第1章 古代メソアメリカ文明(人類の米大陸入植~前2000頃)
第2章 古代都市の誕生―先古典期
先古典期前期(前2000頃~前1200/1000年)
先古典期中期(前1200/1000年~前400年)
先古典期後期(前400~後250年)
第3章 王たちの台頭―古典期(後250~950年)
第4章 つながる世界―後古典期
古典期終末期(後800~950年)
後古典期前期(後950~1250年)
後古典期後期(後1250~スペイン入植前)
以下、
第5章 マヤの戦争―計算された戦い
第6章 ピラミッドを掘る
と続きます。
古代メソアメリカ文明については、人類がアジアからベーリング海峡を渡って移動してくるところから説き起こしています(従来考えられていた、約1万3000年前に北米大陸の無氷回廊から徒歩で渡って来たという「陸路説」に加え、北海道から千歳列島、カムチャッカ半島、アリューシャン諸島経由で来たという「海路説」を挙げている)。
そのことはともかく、古代都市が誕生した先古典期から古典期を経て後古典期までを幅広く取り上げ、各期ごとに丁寧に解説しているのが本書の特徴であり、「古典期」に重点が置かれがちな従来の解説書に対するアンチテーゼとも言える構成になっています。また、その間に様々な国が乱立し、戦国時代のような政治・戦争・文化交流・貿易や貴族の台頭などの中で、国々が栄え、宗教や建築など様々な要素が各国に広まり相互的に文明が発展していったことが窺えます。
もう一つは、章末でそれぞれに時代の遺跡(ピラミッド)を紹介していて(先古典期1、古典期4、後古典期6)、その説明がかなり詳しくなされているのが特徴です。

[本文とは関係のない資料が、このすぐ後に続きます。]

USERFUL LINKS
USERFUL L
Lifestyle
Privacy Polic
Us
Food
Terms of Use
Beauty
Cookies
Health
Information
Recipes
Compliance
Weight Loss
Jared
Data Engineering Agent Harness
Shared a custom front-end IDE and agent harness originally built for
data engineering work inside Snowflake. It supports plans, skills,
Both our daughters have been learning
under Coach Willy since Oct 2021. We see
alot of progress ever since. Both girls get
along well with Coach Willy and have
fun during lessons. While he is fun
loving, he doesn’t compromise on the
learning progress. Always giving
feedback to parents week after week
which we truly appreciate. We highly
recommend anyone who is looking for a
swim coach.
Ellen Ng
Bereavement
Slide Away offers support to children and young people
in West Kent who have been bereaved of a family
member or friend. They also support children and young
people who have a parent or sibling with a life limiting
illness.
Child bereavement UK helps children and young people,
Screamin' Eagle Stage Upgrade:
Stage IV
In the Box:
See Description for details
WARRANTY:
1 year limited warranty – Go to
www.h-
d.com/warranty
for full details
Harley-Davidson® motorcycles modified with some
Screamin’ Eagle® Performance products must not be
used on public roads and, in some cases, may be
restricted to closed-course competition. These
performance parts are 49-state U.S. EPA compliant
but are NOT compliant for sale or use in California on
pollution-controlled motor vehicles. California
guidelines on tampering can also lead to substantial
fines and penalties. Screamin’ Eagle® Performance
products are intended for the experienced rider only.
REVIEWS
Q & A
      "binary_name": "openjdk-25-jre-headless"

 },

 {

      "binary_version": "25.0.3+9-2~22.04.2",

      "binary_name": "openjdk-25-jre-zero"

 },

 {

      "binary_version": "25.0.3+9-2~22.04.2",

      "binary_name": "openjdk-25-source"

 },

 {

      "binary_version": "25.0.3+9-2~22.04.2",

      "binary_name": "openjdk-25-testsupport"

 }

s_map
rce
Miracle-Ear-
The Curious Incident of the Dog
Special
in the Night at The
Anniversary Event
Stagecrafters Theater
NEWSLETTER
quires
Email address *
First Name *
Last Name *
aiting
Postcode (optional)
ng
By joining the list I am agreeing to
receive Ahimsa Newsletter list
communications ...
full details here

今まで大体同じように見えていたピラミッドが、時代や場所によってかなりバラエティに富んでいることを知りました。
因みに、マヤ文明の滅亡の原因は諸説あってよく分かっていないというのを以前に何冊かの本で読みましたが、ここで言うと時期的には「古典期」マヤ文明の「崩壊」ということになります。ただし、一般的に言う「古典期マヤ文明の崩壊」とは、低地南部の衰退を指し、マヤ高地や低地北部は含まれないそうです(含まれるならば「後古典期マヤ文明」は存立しなくなる)。

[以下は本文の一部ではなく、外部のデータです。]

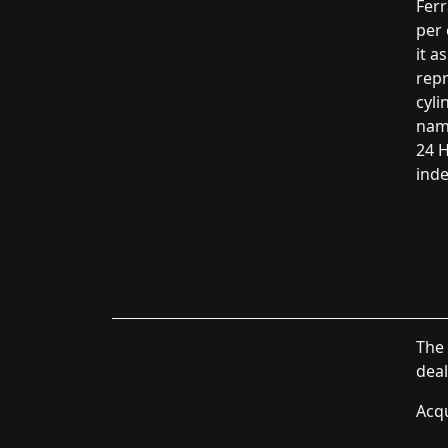
Ferr
per 
it a
rep
cyli
name
24 H
inde
The 
deal
Acqu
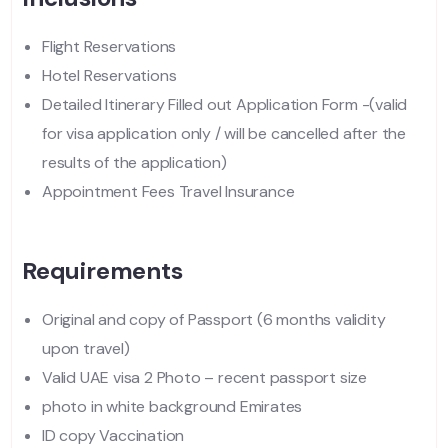
Flight Reservations
Hotel Reservations
Detailed Itinerary Filled out Application Form -(valid
for visa application only / will be cancelled after the
results of the application)
Appointment Fees Travel Insurance
Requirements
Original and copy of Passport (6 months validity
upon travel)
Valid UAE visa 2 Photo – recent passport size
photo in white background Emirates
ID copy Vaccination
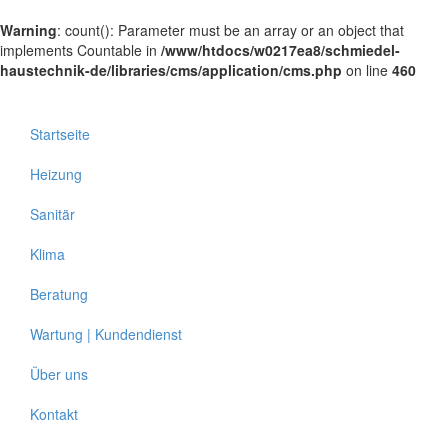
Warning
: count(): Parameter must be an array or an object that
implements Countable in
/www/htdocs/w0217ea8/schmiedel-
haustechnik-de/libraries/cms/application/cms.php
on line
460
Startseite
Heizung
Sanitär
Klima
Beratung
Wartung | Kundendienst
Über uns
Kontakt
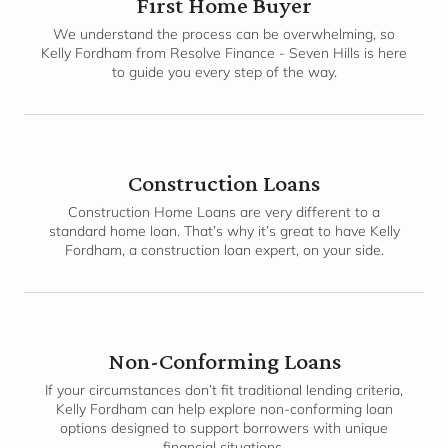
First Home Buyer
We understand the process can be overwhelming, so
Kelly Fordham from Resolve Finance - Seven Hills is here
to guide you every step of the way.
Construction Loans
Construction Home Loans are very different to a
standard home loan. That’s why it’s great to have Kelly
Fordham, a construction loan expert, on your side.
Non-Conforming Loans
If your circumstances don’t fit traditional lending criteria,
Kelly Fordham can help explore non-conforming loan
options designed to support borrowers with unique
financial situations.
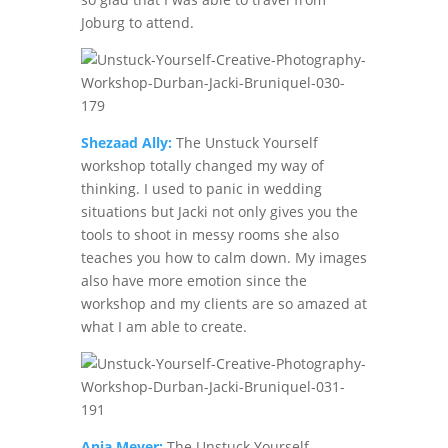
Joburg to attend.
Shezaad Ally:
The Unstuck Yourself
workshop totally changed my way of
thinking. I used to panic in wedding
situations but Jacki not only gives you the
tools to shoot in messy rooms she also
teaches you how to calm down. My images
also have more emotion since the
workshop and my clients are so amazed at
what I am able to create.
Anja Meyer:
The Unstuck Yourself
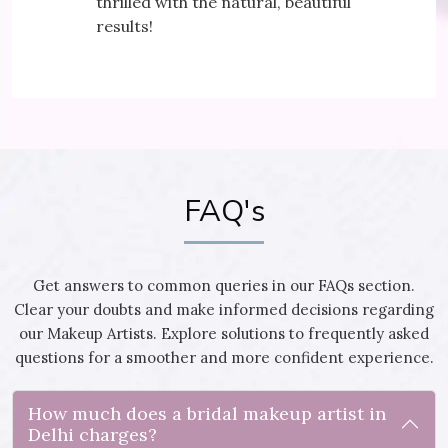
ral, beautiful
It's my secret to a yo
FAQ's
Get answers to common queries in our FAQs section.
Clear your doubts and make informed decisions regarding
our Makeup Artists. Explore solutions to frequently asked
questions for a smoother and more confident experience.
How much does a bridal makeup artist in
Delhi charges?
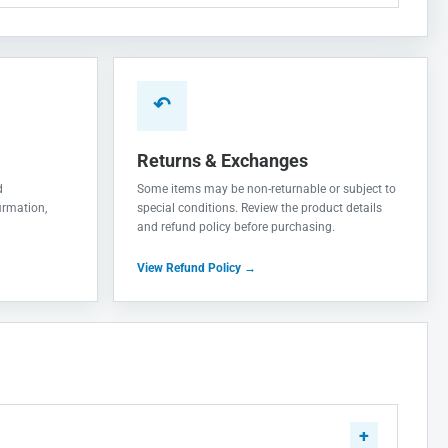
↶
Returns & Exchanges
d
Some items may be non-returnable or subject to
irmation,
special conditions. Review the product details
and refund policy before purchasing.
View Refund Policy →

そして、古典期におけるマヤ低地南部の衰退の原因は、人口増加による食生活の過密化や、頻繁な戦争による政治の不安定、土地が見放されたことによる荒廃、民衆が王を信頼しなくなったことなど、どれか1つの原因ではなく、これらが複合的な因子となったと考えるのが一般的であるとしています(個人的には、ずっと「謎」だと思っていたので、少しスッキリした)。
前述の通り、図版が豊富でカラー写真も多いので、それらを楽しみながら読める本でもありました。